Introduction
The Durbin-Watson (DW) test is a statistical test that is used to detect the presence of autocorrelation (a relationship between values separated from each other by a given time lag) in the residuals (prediction errors) of a regression analysis.
When developing a regression model, one of the key assumptions is that the residuals are not autocorrelated. Autocorrelation occurs when the residuals are not independent from each other. In other words, when the value of y(x+1) is not independent from the value of y(x). Autocorrelation can lead to unreliable and inefficient estimates of the regression coefficients.
The Durbin-Watson test can help us test this assumption by giving a test statistic, which is a number that can range from 0 to 4. The closer to 2 the statistic, the less evidence for autocorrelation; a value below 2 implies positive autocorrelation, while a value above 2 suggests negative autocorrelation.
This article will guide you on how to perform the Durbin-Watson test in Python using the StatsModels library.
Data Preparation
Let’s first load and prepare our data. In this example, we will use the Boston Housing dataset from the sklearn datasets:
from sklearn import datasets
import pandas as pd
# Load Boston housing dataset
boston = datasets.load_boston()
# Prepare DataFrame
boston_df = pd.DataFrame(boston.data, columns=boston.feature_names)
boston_df['MEDV'] = boston.target
This dataset contains information collected by the U.S Census Service concerning housing in the area of Boston Mass. It was originally a part of UCI Machine Learning Repository and has been used extensively throughout the literature to benchmark algorithms. However, these comparisons were primarily done outside of Delve and are thus somewhat suspect. The dataset has 506 instances, 13 numerical/categorical attributes, and a target variable MEDV
, which is the Median value of owner-occupied homes in $1000s.
Fitting a Linear Regression Model
Before performing the Durbin-Watson test, we first need to fit a linear regression model to our data. We’ll use the ‘RM’ feature (average number of rooms per dwelling) to predict ‘MEDV’ (Median value of owner-occupied homes).
from sklearn.model_selection import train_test_split
from sklearn.linear_model import LinearRegression
# Feature and target
X = boston_df[['RM']]
y = boston_df['MEDV']
# Split data into training set and test set
X_train, X_test, y_train, y_test = train_test_split(X, y, test_size=0.2, random_state=42)
# Train the model
lm = LinearRegression()
lm.fit(X_train, y_train)
Once we have fitted the model, we can predict values for the test set and calculate the residuals:
# Predicting values
y_pred = lm.predict(X_test)
# Calculating residuals
residuals = y_test - y_pred
Performing the Durbin-Watson Test
To perform the Durbin-Watson test in Python, we can use the durbin_watson
function from the StatsModels library:
from statsmodels.stats.stattools import durbin_watson
# Perform Durbin-Watson test
dw_result = durbin_watson(residuals)
print(f'Durbin-Watson statistic: {dw_result}')
The Durbin-Watson test statistic is approximately equal to 2*(1-r) where r is the sample autocorrelation of the residuals.
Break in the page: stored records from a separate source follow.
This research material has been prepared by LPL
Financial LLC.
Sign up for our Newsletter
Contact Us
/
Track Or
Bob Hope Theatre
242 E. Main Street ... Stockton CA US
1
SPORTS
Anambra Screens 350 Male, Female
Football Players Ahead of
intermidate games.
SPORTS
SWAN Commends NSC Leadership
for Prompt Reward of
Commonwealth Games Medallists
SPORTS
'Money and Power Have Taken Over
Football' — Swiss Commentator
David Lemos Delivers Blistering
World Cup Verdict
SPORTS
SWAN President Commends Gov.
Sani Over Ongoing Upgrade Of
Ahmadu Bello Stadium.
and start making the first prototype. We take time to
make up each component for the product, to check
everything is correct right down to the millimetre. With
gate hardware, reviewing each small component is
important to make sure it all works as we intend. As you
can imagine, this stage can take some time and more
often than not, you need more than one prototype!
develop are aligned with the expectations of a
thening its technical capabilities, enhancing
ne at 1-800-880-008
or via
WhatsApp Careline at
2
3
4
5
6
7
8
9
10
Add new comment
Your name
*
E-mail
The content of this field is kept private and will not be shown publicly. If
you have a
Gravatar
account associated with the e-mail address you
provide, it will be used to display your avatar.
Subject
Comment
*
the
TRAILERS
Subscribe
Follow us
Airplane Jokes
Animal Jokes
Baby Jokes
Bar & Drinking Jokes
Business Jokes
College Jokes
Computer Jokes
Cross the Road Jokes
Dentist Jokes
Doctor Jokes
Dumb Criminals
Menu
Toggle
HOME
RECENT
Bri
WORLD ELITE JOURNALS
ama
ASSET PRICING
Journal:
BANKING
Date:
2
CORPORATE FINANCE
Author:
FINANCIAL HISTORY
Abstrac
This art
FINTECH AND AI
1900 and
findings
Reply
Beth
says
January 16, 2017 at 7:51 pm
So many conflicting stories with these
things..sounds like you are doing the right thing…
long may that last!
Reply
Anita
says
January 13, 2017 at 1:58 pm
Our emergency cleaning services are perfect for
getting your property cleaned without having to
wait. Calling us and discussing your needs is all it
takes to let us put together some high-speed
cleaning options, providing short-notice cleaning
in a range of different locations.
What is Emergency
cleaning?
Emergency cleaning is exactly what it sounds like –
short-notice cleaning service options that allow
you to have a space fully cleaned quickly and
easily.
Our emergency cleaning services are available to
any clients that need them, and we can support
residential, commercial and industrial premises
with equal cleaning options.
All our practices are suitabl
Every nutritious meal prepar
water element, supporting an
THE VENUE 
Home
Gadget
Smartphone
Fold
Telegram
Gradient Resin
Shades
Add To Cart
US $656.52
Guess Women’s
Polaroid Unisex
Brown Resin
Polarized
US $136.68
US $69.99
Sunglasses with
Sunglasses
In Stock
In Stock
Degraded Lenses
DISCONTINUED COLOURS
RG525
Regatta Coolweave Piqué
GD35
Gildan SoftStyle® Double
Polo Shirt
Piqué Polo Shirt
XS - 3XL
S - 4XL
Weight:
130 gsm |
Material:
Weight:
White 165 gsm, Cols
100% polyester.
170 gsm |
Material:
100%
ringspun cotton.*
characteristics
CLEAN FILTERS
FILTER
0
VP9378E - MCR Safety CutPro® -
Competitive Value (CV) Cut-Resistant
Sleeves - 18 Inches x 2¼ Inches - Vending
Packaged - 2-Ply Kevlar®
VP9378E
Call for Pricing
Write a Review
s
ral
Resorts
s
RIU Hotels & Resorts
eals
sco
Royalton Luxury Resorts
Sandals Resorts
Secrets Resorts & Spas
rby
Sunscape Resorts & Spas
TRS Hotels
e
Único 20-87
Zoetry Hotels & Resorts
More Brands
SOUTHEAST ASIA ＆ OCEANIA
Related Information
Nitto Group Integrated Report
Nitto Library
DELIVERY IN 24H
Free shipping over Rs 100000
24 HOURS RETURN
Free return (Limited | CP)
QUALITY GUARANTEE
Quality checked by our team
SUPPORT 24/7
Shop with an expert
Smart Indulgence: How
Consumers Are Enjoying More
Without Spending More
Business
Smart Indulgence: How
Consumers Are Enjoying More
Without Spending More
Therefore, for r == 0, indicating no serial correlation, the test statistic equals 2. The statistic will always be between 0 and 4. The closer to 0 the statistic, the stronger the evidence for positive serial correlation. The closer to 4, the stronger the evidence for negative serial correlation.
Interpretation
The Durbin-Watson statistic will always lie between 0 and 4.
- A value of 2.0 means there is no autocorrelation detected in the sample.
- Values from 0 to less than 2 indicate positive autocorrelation and values from from 2 to 4 indicate negative autocorrelation.
- A value of 0 indicates perfect positive autocorrelation, while a value of 4 indicates perfect negative autocorrelation.
In the context of the Durbin-Watson statistic, “positive” autocorrelation is serial correlation where high (low) values follow high (low) values. “Negative” autocorrelation is serial correlation where high (low) values follow low (high) values.
For example, if the Durbin-Watson statistic is significantly less than 2, there may be evidence to suggest that there is a positive autocorrelation. On the other hand, if the Durbin-Watson statistic is significantly greater than 2, there may be evidence to suggest a negative autocorrelation.
Conclusion
The Durbin-Watson test is a vital tool in regression analysis to check the autocorrelation in the residuals. The residuals of a well-specified model will be randomly distributed and not show any patterns. Autocorrelation violates this randomness assumption and thus needs to be detected and addressed.
In this article, we have walked through how to perform the Durbin-Watson test in Python using the StatsModels library. In the world of data analysis and modeling, it is essential to understand your data thoroughly, and one of the ways to ensure this is by testing the underlying assumptions, such as the absence of autocorrelation in regression analysis.